En vertu de l’article 13.3 du Règlement 51-102, les émetteurs de titres échangeables bénéficient généralement de dispenses de la plupart de leurs obligations d’information continue et de déclaration en vertu de la législation canadienne en valeurs mobilières au motif que les rapports et déclarations produits par leurs sociétés mères fournissent suffisamment d’information. Toutefois, ces dispenses reposent sur une structure conventionnelle de titres échangeables dans laquelle le titre échangeable assure à son porteur « des droits économiques et des droits de vote qui sont, dans toute la mesure du possible, sauf sur le plan fiscal, équivalents à ceux qui sont assurés par les titres sous-jacents ». En raison des différences susmentionnées, la Société en commandite n’est pas admissible à ces dispenses. Afin d’obtenir une dispense équivalente, il était nécessaire de démontrer au personnel de la Commission [des valeurs mobilières de l’Ontario qu’en raison des limites structurelles susmentionnées les bilans consolidés de la Société en commandite et de QSR demeureront identiques à tous égards importants et que QSR n’aura pas activité autrement qu’au moyen de la détention de sa participation dans la Société en commandite.

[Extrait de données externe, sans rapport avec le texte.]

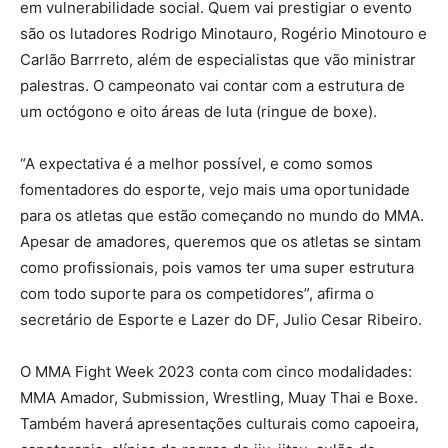
em vulnerabilidade social. Quem vai prestigiar o evento
são os lutadores Rodrigo Minotauro, Rogério Minotouro e
Carlão Barrreto, além de especialistas que vão ministrar
palestras. O campeonato vai contar com a estrutura de
um octógono e oito áreas de luta (ringue de boxe).
“A expectativa é a melhor possível, e como somos
fomentadores do esporte, vejo mais uma oportunidade
para os atletas que estão começando no mundo do MMA.
Apesar de amadores, queremos que os atletas se sintam
como profissionais, pois vamos ter uma super estrutura
com todo suporte para os competidores”, afirma o
secretário de Esporte e Lazer do DF, Julio Cesar Ribeiro.
O MMA Fight Week 2023 conta com cinco modalidades:
MMA Amador, Submission, Wrestling, Muay Thai e Boxe.
Também haverá apresentações culturais como capoeira,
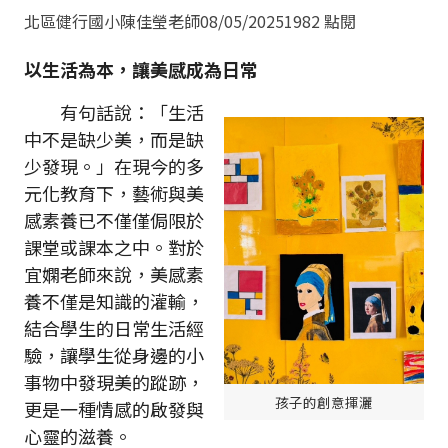
北區健行國小陳佳瑩老師
08/05/2025
1982 點閱
以生活為本，讓美感成為日常
有句話說：「生活
中不是缺少美，而是缺
少發現。」在現今的多
元化教育下，藝術與美
感素養已不僅僅侷限於
課堂或課本之中。對於
宜嫻老師來說，美感素
養不僅是知識的灌輸，
結合學生的日常生活經
驗，讓學生從身邊的小
事物中發現美的蹤跡，
孩子的創意揮灑
更是一種情感的啟發與
心靈的滋養。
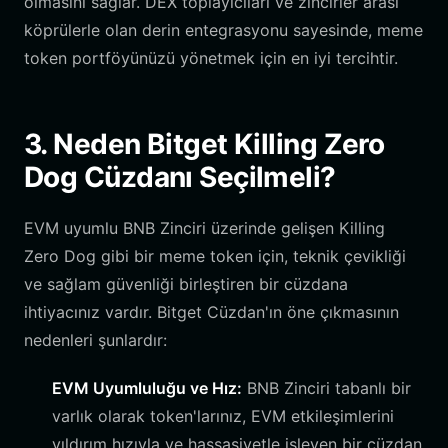
olmasını sağlar. DEX toplayıcıları ve zincirler arası
köprülerle olan derin entegrasyonu sayesinde, meme
token portföyünüzü yönetmek için en iyi tercihtir.
3. Neden Bitget Killing Zero
Dog Cüzdanı Seçilmeli?
EVM uyumlu BNB Zinciri üzerinde gelişen Killing
Zero Dog gibi bir meme token için, teknik çevikliği
ve sağlam güvenliği birleştiren bir cüzdana
ihtiyacınız vardır. Bitget Cüzdan'ın öne çıkmasının
nedenleri şunlardır:
EVM Uyumluluğu ve Hız:
BNB Zinciri tabanlı bir
varlık olarak token'larınız, EVM etkileşimlerini
yıldırım hızıyla ve hassasiyetle işleyen bir cüzdan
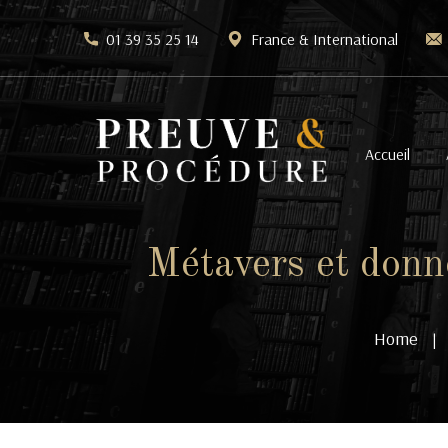
01 39 35 25 14
France & International
Accueil
Métavers et donné
Home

Dans le cadre du processus de demande, les organismes de réglementation ont soulevé de nombreuses questions nouvelles comme la question de savoir si les actions ordinaires de QSR et les parts échangeables devraient être assorties d’une clause d’égalité de traitement, la question de savoir si l’émission d’actions privilégiées comportant droit de vote par QSR ferait en sorte que les actions ordinaires de QSR soient qualifiées de « titres subalternes » et la question de savoir si une clause égalité de traitement devrait se rattacher aux actions ordinaires de QSR et aux parts échangeables de la Société en commandite en cas d’acquisition des actions privilégiées comportant droit de vote. Bien que toutes ces questions aient été réglées en définitive, comme le reflète la décision rendue le 31 octobre 2014 (dont on peut consulter une copie dans le Bulletin de la CVMO (volume 37, numéro 46), le prochain émetteur qui se présente sur le marché avec des actions échangeables, conventionnelles ou non, ou des actions privilégiées comportant droit de vote peut s’attendre à faire face aux mêmes questions.